__What the task requires__: All of the entries, apart from their pictures, are to be copied verbatim.
START Source information
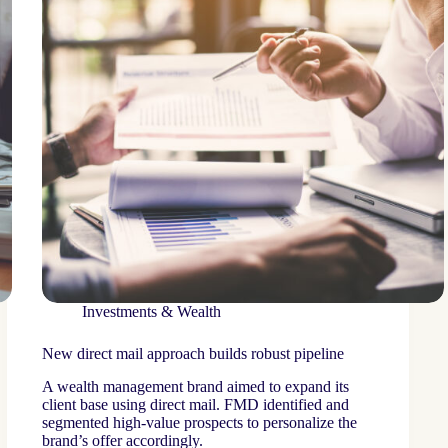
Investments & Wealth
New direct mail approach builds robust pipeline
A wealth management brand aimed to expand its
client base using direct mail. FMD identified and
segmented high-value prospects to personalize the
brand’s offer accordingly.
END Source information
__Output below__:
Investments & Wealth
New direct mail approach builds robust pipeline
A wealth management brand aimed to expand its
client base using direct mail. FMD identified and
segmented high-value prospects to personalize the
brand’s offer accordingly.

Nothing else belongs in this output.